Review of Essentials for Composers: Creative Process by Design

Essentials for Composers: Creative Process by Design
by Jonathan Middleton

Waveband Press, Inc. Long Grove, IL, 2017

165 pp. Paper, $32.95

ISBN: 978-1-4786-3249-8

Reviewed by
Richard Kade
May 2017

At last a delightful find, far more thought provoking than hinted at by its blurb. Jonathan Middleton has provided not only a means to surmount writer's block for new-to-seasoned composers but also, sculptors, painters, poets, stand-up comedians, choreographers, and even gourmet cooks.

Because the targeted audience was the composer not schooled in the finer points of theory, so much of the advice given becomes applicable to people yearning to give utterance to their creativity in realms beyond mere music. The obligatory disclaimer, of course, is that the contents of this book do not guarantee great creativity but rather any number of means to organizing thought so as to increase odds of better output. For the aspiring composer not conversant in the rudiments of music, a crash course on form and methodologies replete with further examples is provided.

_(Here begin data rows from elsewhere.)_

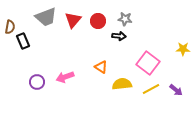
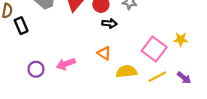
black arrow: (119, 36) -> (109, 23), moved
yellow star: (183, 49) -> (181, 39), moved

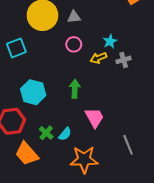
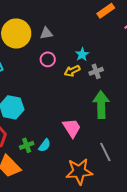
green arrow: (75, 89) -> (101, 105), moved, size x1.5
green cross: (46, 133) -> (27, 145), turned 32
orange star: (84, 160) -> (79, 171), moved

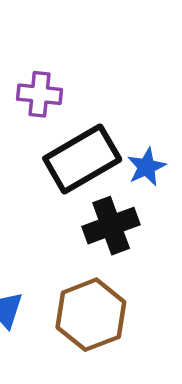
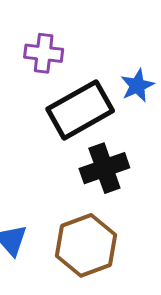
blue star: (146, 167) -> (137, 86), moved

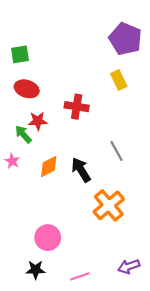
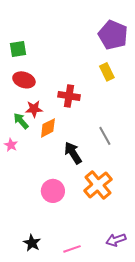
orange diamond: (49, 167) -> (48, 128), moved
pink circle: (48, 238) -> (53, 191), moved
black star: (36, 270) -> (32, 243), turned 30

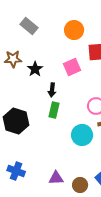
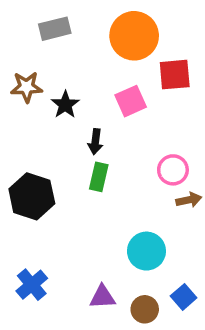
gray rectangle: (29, 26) -> (55, 29), turned -54
orange circle: (74, 30) -> (134, 36), size x1.4
cyan circle: (82, 135) -> (146, 251), moved
blue cross: (16, 171) -> (32, 285), turned 30

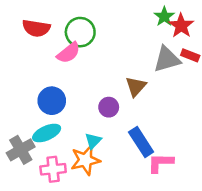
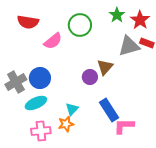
green star: (164, 17) -> (117, 15), moved
green circle: (80, 32) -> (80, 25), moved
purple circle: (109, 107) -> (90, 77), moved
gray cross: (21, 150) -> (16, 82), moved
orange star: (85, 160) -> (66, 124), size x0.7

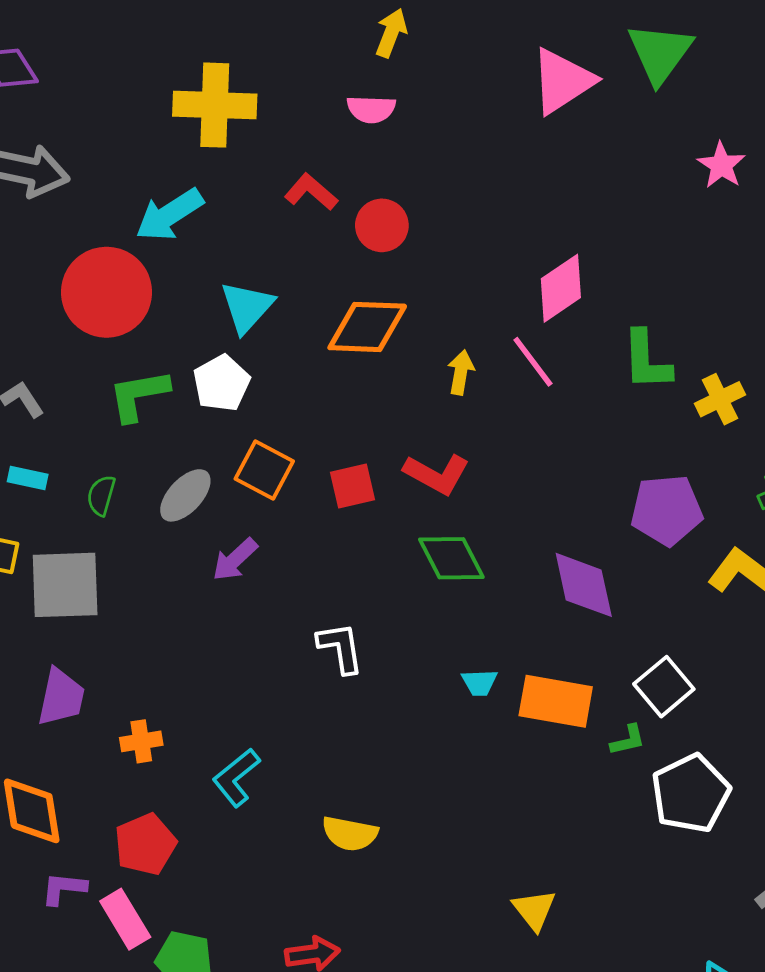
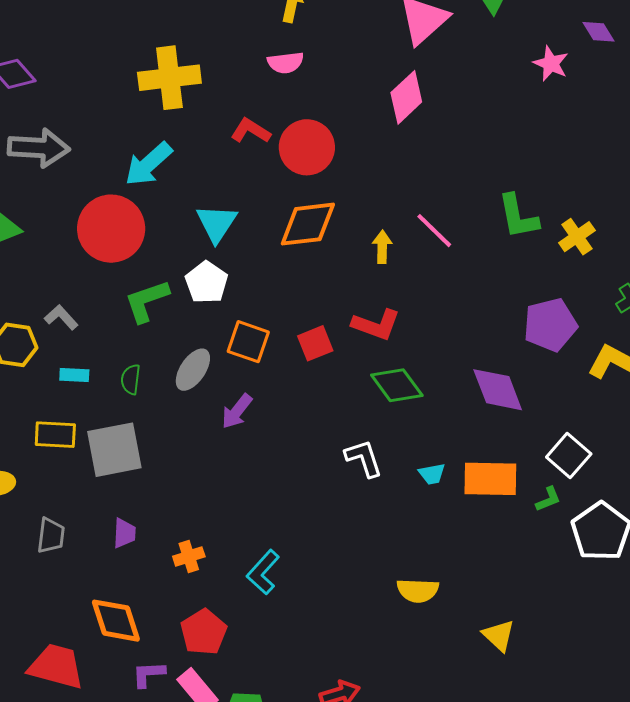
red circle: (382, 225) -> (307, 147), size x1.4
pink diamond: (561, 288) -> (406, 97), moved
white L-shape: (340, 648) -> (364, 458), moved
purple trapezoid: (61, 697) -> (124, 533), size x0.7
yellow semicircle: (350, 834) -> (418, 590), moved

Michelangelo recognized that the artist works more with his mind than his hands. To this I would submit that the fabled fight between head and heart is fiction and on a par with the ephemeral distinctions drawn between the arts and sciences. In this regard, the spark of creativity sought by all wanting to express their thoughts in musical terms, the great pianist and composer Erroll Garner and recording artist Ella Fitzgerald demonstrate that inability to read music might actually be an asset rather than liability.

In the mid-1980s, Stephen Sondheim told how, for him, writing both the words and music was "not about waiting for the muse to tap you on shoulder but far more akin to solving crossword puzzle" where the rebuttal to the old conundrum, "First the music and then the words" [1] is more a toggling back and forth.

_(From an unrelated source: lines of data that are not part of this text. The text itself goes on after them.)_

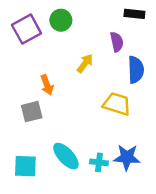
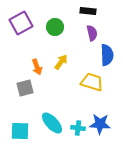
black rectangle: (134, 14) -> (88, 11), moved
green circle: (61, 20) -> (55, 27), moved
yellow arrow: (85, 63) -> (61, 62), moved

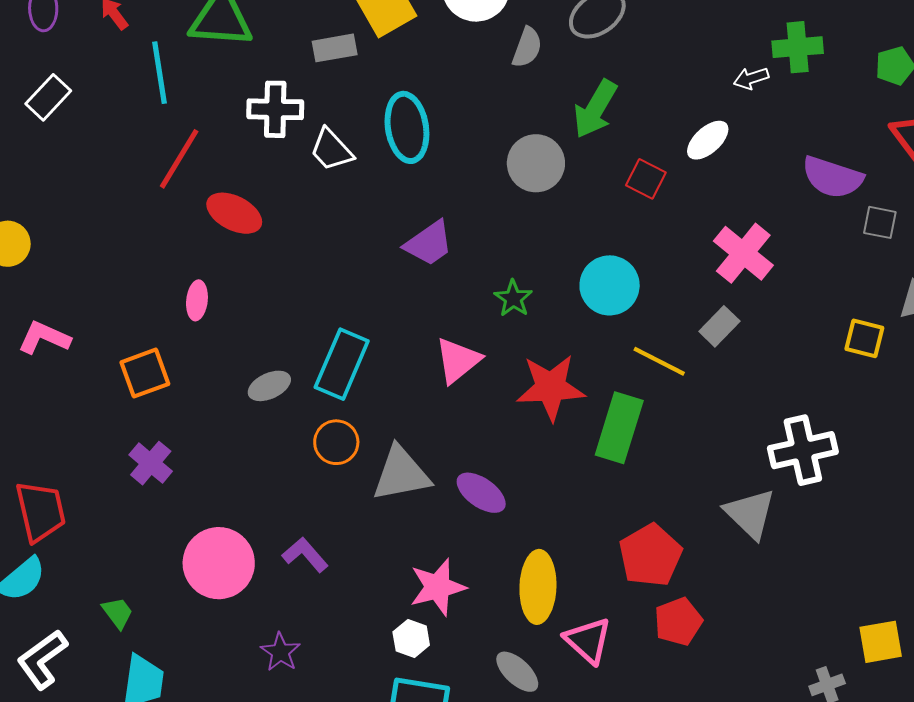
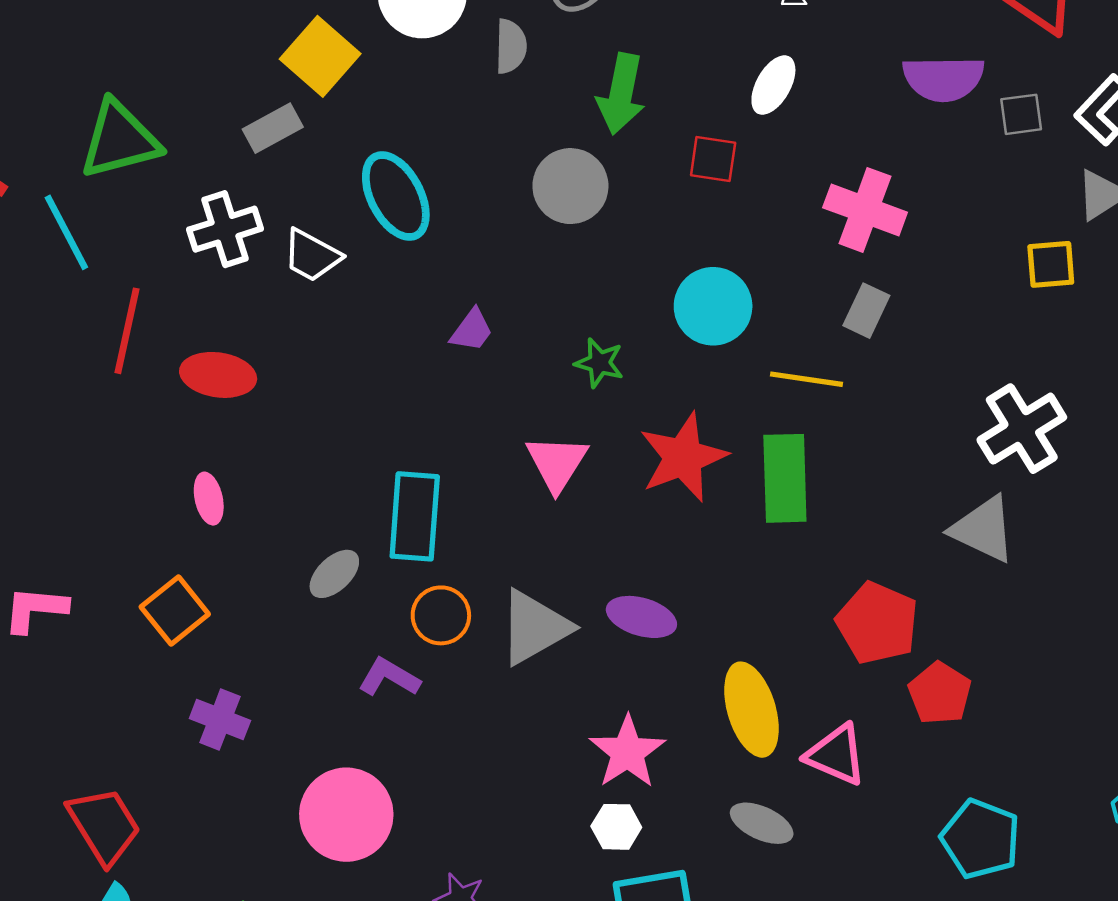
purple trapezoid: (429, 243) -> (472, 330), size x0.7
purple L-shape: (305, 555) -> (389, 677), moved

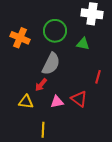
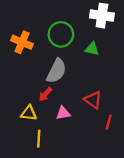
red line: (98, 77) -> (109, 122), moved
red triangle: (79, 99) -> (93, 100), moved
yellow line: (43, 130) -> (39, 139), moved

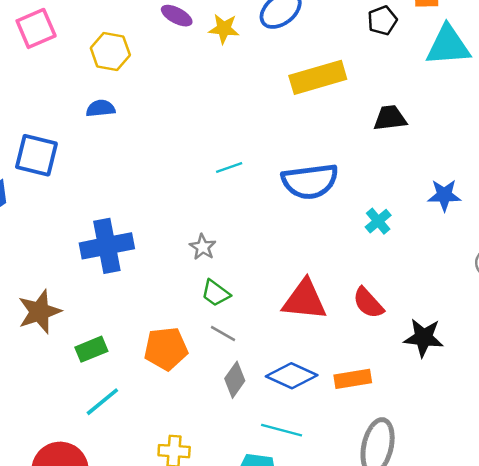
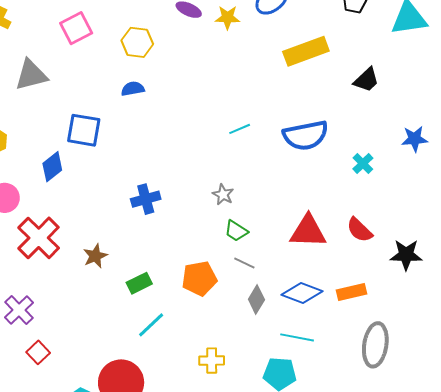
black trapezoid: (390, 118) -> (366, 80), turned 148
blue cross: (107, 246) -> (146, 199), size x0.7
brown star: (39, 312) -> (95, 256), size x0.7

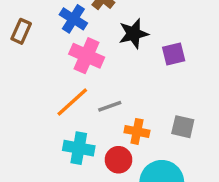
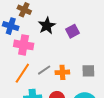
orange cross: (137, 131) -> (62, 72), moved

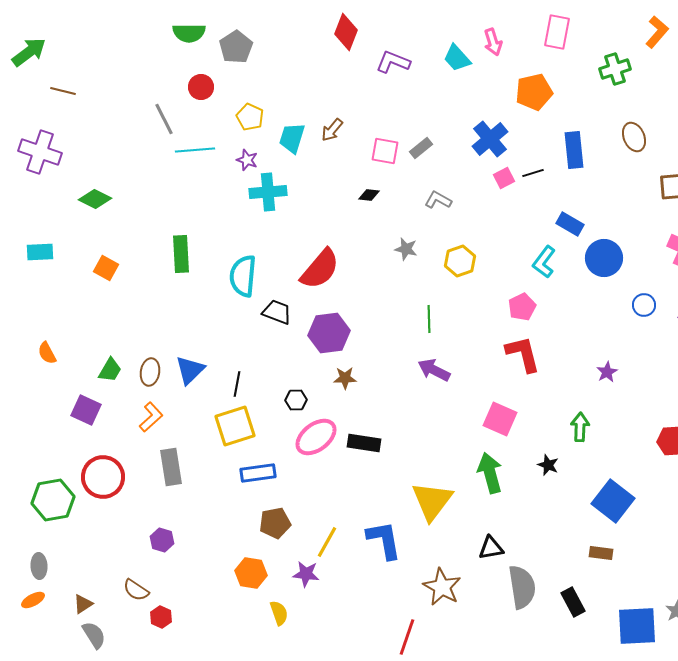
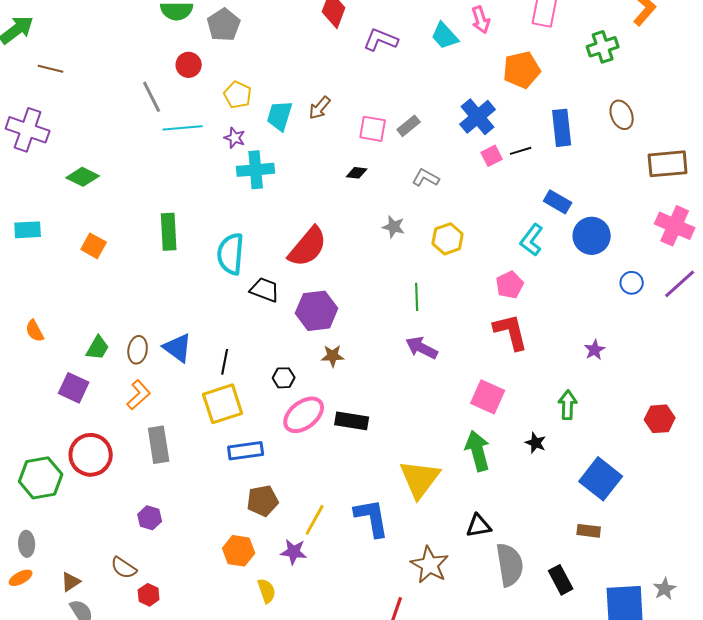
blue triangle: (190, 370) -> (178, 348), turned -40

For the more experienced (over educated?) composer, the writings of Dmitri Tymoczko on the "Geometry of Music" are invaluable. [2]

Since so much of what is mistaken for insight is little more than pattern recognition, even such formulaic exercises as stand-up comedy lend themselves to many of the rote applications advocated by Middleton. [3]

Essentials for Composers is divided into five chapters with Introduction:

Creative Process by Design
Basic Counterpoint
Harmonic Strategies
Variation Methods and Principles and
Analytical Strategies and Creative Methods

Beyond aiding the novice composer or arranger to the seasoned pro beset by intermittent impasse, this book might even forestall burnout for those who feel frustration at possibly being nearly written out.


  1. Salieri, Antonio Prima la musica—dopo le parole? revisited by Stephen Zweig and, ultimately, Clemens Krauss resulting in the collaboration with Richard Strauß on Capriccio. (1942)
  2. Tymoczko, Dmitri, "Geometry of Musical Chords" Science 7 July 2006 Vol. 313, pp. 72–74, posted at See also Michael D. Lemonick, "The Geometry of Music" Time, Vol. 169, Issue 6–5 Feb 2007, pg. 57, posted at,9171,1582330,00.html.
  3. Itzkoff, Dave "Steve Martin on Teaching You (and Himself) How to Be a Comedian" NY Times, 18 April 2017, posted at See also Hofstadter, Douglas R., et al. Human vs. Computer Creativity; Creation of jokes and humor [videorecording – VHS] (Stanford, CA., The Stanford Channel, 1998). Taped Nov. 21, 1997 through Spring 1998 as part of a series of symposia at Stanford University. Four presentations with questions and answers concerning computers and jokes. Douglas Hofstadter presents mathematical jokes, Kim Binsted discusses JAPE, a computer program she wrote for constructing puns, Marvin Minsky examines the nature of jokes and comedian Steve Martin provides reflections on humor.